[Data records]
——————————

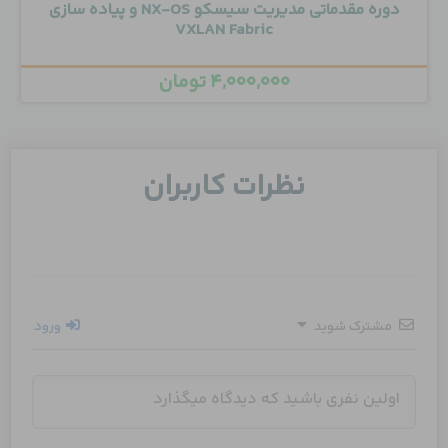
دوره مقدماتی مدیریت سیسکو NX-OS و پیاده سازی
VXLAN Fabric
۴,۰۰۰,۰۰۰
تومان
نظرات کاربران
مشترک شوید
ورود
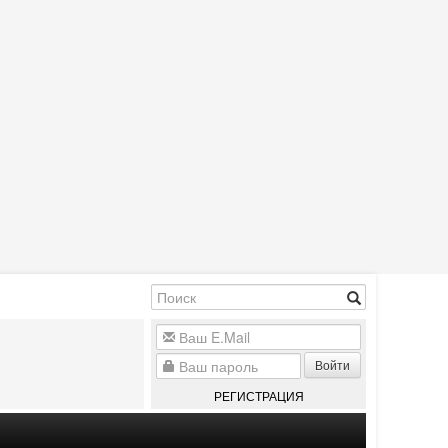
Войти
РЕГИСТРАЦИЯ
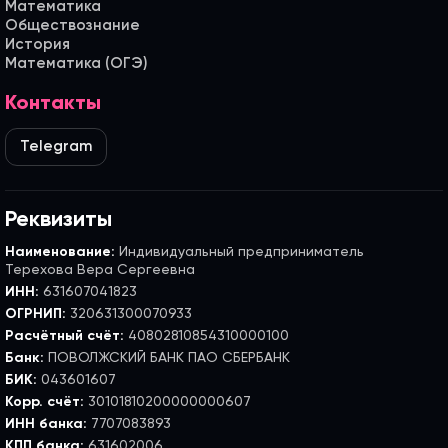
Математика
Обществознание
История
Математика (ОГЭ)
Контакты
Telegram
Реквизиты
Наименование:
Индивидуальный предприниматель
Терехова Вера Сергеевна
ИНН:
631607041823
ОГРНИП:
320631300070933
Расчётный счёт:
40802810854310000100
Банк:
ПОВОЛЖСКИЙ БАНК ПАО СБЕРБАНК
БИК:
043601607
Корр. счёт:
30101810200000000607
ИНН банка:
7707083893
КПП банка:
631602006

——————————

Work required. Could you set down the records above word for word, without any of the pictures?

Output.
دوره مقدماتی مدیریت سیسکو NX-OS و پیاده سازی
VXLAN Fabric
۴,۰۰۰,۰۰۰
تومان
نظرات کاربران
مشترک شوید
ورود
Войти
РЕГИСТРАЦИЯ
Математика
Обществознание
История
Математика (ОГЭ)
Контакты
Telegram
Реквизиты
Наименование:
Индивидуальный предприниматель
Терехова Вера Сергеевна
ИНН:
631607041823
ОГРНИП:
320631300070933
Расчётный счёт:
40802810854310000100
Банк:
ПОВОЛЖСКИЙ БАНК ПАО СБЕРБАНК
БИК:
043601607
Корр. счёт:
30101810200000000607
ИНН банка:
7707083893
КПП банка:
631602006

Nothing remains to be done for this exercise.